[Start of Attachment]
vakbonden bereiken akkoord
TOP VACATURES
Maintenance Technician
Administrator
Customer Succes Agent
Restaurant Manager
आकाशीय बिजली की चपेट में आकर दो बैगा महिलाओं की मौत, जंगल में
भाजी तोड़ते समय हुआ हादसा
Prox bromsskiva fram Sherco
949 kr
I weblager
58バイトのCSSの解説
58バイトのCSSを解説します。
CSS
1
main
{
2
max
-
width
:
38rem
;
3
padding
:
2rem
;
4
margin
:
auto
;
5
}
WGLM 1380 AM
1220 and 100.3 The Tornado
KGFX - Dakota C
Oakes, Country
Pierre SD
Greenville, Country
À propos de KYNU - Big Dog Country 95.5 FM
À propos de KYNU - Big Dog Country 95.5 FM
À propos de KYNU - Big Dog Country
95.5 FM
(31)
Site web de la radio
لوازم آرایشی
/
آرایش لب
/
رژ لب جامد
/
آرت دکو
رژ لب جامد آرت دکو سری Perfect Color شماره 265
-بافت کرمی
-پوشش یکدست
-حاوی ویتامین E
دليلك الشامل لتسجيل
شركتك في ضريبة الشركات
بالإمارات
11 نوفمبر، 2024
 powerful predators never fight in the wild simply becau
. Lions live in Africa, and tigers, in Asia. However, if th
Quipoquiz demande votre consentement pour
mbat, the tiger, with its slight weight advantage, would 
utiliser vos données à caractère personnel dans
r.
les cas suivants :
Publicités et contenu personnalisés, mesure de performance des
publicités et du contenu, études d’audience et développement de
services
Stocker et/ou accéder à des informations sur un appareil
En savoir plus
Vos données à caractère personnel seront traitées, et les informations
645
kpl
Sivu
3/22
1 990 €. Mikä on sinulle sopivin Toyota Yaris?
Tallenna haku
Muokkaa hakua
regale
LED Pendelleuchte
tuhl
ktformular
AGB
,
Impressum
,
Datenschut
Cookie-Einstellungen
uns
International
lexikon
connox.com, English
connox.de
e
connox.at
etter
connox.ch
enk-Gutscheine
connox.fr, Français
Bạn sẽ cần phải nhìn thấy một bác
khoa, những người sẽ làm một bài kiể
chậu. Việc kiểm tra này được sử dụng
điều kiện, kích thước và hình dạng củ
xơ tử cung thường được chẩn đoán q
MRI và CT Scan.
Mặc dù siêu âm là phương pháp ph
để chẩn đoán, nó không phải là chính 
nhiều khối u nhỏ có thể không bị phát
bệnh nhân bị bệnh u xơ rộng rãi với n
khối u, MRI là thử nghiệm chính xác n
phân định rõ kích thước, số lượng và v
[End of Attachment]
[Start of Attachment]
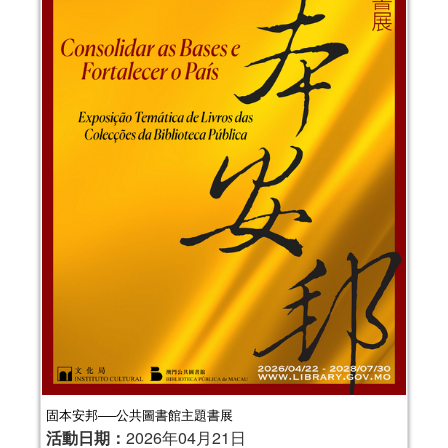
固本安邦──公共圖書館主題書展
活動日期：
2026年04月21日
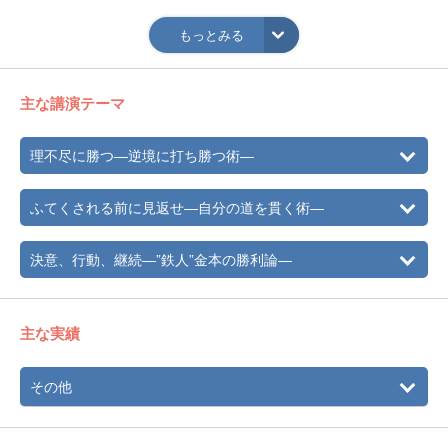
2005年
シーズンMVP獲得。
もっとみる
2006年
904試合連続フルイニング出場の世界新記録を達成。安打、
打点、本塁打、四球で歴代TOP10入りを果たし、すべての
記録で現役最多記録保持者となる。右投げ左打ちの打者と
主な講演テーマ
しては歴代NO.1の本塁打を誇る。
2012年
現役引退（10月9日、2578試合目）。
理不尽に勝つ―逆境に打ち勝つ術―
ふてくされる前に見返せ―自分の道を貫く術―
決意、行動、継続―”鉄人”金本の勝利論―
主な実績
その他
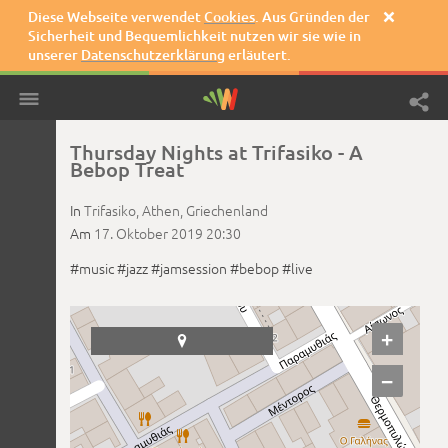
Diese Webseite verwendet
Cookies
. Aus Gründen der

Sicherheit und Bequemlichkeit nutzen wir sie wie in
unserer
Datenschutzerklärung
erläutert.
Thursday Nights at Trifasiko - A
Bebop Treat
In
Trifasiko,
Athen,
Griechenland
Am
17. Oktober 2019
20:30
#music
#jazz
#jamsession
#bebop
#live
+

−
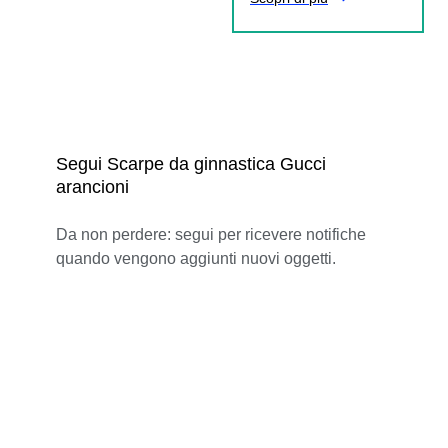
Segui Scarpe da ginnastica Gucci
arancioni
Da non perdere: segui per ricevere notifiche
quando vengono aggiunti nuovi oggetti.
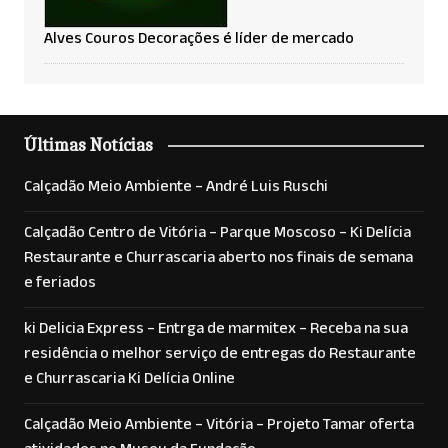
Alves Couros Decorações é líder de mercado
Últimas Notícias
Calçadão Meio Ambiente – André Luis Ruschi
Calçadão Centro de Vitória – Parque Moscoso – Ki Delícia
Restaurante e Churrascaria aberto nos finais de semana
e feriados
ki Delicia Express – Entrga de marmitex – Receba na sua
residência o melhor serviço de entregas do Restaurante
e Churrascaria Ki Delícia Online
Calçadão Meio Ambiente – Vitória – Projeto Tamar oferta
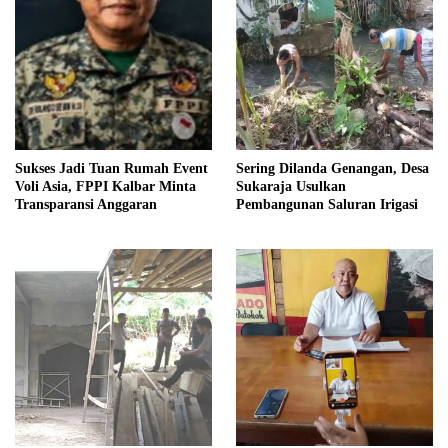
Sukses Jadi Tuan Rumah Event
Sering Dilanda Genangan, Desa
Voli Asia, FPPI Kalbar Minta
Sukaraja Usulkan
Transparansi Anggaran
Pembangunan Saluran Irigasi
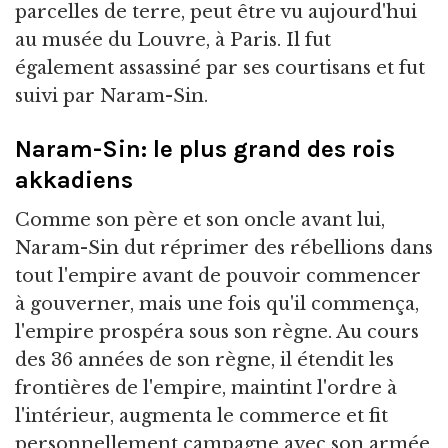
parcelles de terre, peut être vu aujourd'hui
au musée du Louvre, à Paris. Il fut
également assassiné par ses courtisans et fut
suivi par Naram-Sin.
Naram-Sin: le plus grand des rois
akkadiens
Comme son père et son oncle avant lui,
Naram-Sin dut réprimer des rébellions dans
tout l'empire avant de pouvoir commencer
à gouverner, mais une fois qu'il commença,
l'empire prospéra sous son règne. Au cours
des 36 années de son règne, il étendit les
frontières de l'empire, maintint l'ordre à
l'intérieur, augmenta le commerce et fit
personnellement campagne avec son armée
[End of Attachment]
[Start of Attachment]
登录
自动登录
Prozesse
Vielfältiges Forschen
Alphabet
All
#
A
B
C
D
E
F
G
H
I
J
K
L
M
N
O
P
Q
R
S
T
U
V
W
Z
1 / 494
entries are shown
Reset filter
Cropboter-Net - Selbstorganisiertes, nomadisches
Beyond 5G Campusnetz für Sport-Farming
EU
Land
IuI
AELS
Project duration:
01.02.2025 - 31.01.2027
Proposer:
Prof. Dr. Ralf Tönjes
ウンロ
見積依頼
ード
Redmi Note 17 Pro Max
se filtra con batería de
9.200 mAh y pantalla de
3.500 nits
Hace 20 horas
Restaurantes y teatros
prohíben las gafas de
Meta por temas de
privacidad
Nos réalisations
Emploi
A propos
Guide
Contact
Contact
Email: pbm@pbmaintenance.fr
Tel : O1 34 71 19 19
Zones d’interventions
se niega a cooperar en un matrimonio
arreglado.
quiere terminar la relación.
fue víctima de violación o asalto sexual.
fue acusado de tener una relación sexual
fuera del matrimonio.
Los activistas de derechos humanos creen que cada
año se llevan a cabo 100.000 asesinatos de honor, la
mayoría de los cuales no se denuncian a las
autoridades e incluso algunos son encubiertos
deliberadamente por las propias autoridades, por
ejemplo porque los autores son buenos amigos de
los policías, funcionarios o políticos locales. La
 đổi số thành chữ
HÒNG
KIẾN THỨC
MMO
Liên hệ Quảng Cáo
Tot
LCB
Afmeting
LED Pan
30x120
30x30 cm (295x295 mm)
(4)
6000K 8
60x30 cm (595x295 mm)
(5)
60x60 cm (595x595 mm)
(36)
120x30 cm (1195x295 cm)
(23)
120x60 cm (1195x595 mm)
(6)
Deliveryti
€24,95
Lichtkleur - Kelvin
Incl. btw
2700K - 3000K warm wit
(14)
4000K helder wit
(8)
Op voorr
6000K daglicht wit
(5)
[End of Attachment]
» What you should do
In the listing above, find the line with "connox.fr, Français" and the line with "phân định rõ kích thước, số lượng và v", then print exactly those two lines and every line between them, and nothing more.

» Exercise result
connox.fr, Français
Bạn sẽ cần phải nhìn thấy một bác
khoa, những người sẽ làm một bài kiể
chậu. Việc kiểm tra này được sử dụng
điều kiện, kích thước và hình dạng củ
xơ tử cung thường được chẩn đoán q
MRI và CT Scan.
Mặc dù siêu âm là phương pháp ph
để chẩn đoán, nó không phải là chính 
nhiều khối u nhỏ có thể không bị phát
bệnh nhân bị bệnh u xơ rộng rãi với n
khối u, MRI là thử nghiệm chính xác n
phân định rõ kích thước, số lượng và v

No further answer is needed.